In a speech during Georgetown University’s Fintech Week, Acting Comptroller of the Currency Keith Noreika said that some have raised the notion that the OCC proposal is an attempt to breach the separation between banking and commerce.

He said that the concern “has been exaggerated with the intent of scuttling our idea.”

“Blown out of proportion”

“People who make this argument suggest that such mixing would result in destabilizing the market and increase consumer abuses,” said Noreika. “That idea has been blown out of proportion. I merely suggested that we should talk to any company interested in becoming a bank and that commercial companies should not be prohibited from applying—if they meet the criteria for doing so.”

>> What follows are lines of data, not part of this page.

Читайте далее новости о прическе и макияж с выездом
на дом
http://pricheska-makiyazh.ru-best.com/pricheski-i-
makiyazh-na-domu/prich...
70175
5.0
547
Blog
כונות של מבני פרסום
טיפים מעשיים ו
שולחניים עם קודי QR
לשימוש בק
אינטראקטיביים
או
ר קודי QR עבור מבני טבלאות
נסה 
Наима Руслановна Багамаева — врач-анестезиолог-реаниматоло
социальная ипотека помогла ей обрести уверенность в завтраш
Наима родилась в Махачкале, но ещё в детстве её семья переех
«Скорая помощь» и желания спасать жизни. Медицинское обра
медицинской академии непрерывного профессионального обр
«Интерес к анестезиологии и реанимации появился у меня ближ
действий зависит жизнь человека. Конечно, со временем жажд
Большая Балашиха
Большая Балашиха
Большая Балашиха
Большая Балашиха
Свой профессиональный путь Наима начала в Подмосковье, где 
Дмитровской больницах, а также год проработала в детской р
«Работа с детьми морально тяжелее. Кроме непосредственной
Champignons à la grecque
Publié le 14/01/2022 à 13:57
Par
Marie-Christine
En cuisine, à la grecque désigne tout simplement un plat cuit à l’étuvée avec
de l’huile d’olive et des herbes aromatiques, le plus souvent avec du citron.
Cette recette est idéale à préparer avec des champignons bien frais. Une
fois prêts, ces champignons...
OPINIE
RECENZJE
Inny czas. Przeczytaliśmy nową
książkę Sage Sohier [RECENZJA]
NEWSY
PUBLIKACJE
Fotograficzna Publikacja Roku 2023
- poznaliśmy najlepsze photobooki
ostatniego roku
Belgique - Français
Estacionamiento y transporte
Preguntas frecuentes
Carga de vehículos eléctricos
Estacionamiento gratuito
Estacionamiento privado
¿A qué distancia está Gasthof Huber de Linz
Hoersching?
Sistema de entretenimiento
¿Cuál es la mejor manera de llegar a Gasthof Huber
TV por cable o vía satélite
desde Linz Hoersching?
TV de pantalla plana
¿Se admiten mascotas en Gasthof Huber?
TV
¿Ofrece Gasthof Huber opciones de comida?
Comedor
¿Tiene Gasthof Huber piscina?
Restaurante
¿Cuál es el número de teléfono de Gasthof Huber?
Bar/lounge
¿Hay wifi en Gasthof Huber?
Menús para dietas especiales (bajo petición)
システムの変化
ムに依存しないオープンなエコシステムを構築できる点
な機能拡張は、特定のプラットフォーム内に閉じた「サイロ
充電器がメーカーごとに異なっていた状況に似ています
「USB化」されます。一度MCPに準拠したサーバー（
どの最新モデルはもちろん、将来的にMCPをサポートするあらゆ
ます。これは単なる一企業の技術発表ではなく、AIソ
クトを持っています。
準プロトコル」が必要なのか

Discussing a charter and applying for one are far from having one approved, the regulator added.

Noreika pointed out that a charter application must stand up on its own merits—financial, strategic, and operational.

He also pointed out that “there are already dozens of examples where commercial companies are allowed to own banks at the state and federal levels without such abuse or harm.”

Noreika said that national credit card banks, state merchant processing banks, and state-chartered industrial loan companies (an option selected recently by such companies as Square and SoFi, in Utah) can and are owned by commercial firms.

“The law allows commercial companies today to own these types of banks for good reason—they support legitimate business goals and deliver valued products and services to their customers,” Noreika said.

Looking at the law

Federal law—specifically, the Bank Holding Company Act—defines what it means to be a bank, Noreika added.

“If the chartered bank does not meet that definition, its parent company would not become a bank holding company solely by virtue of owning the bank, and therefore, nonbank holding companies, commercial entities, or other banks could own such banks under the law,” he said. The entities would still be regulated, he noted.

Noreika said that fear should not prevent discussion of the issues. He also said that it is important that tech companies interested in banking understand clearly that obtaining a charter is no casual matter.

“We need to be certain that companies expressing interest in becoming a national bank fully understand just what it means to be a bank,” said Noreika. Some entrepreneurs will give an idea a couple of years to succeed.

“After that, if the product or service doesn’t go viral, no hard done…” said Noreika. “That’s fine for startup companies and healthy for the economy, but that doesn’t really work for banks.”

The Comptroller said a national charter is a special item and not to be granted to interests unwilling to meet high standards.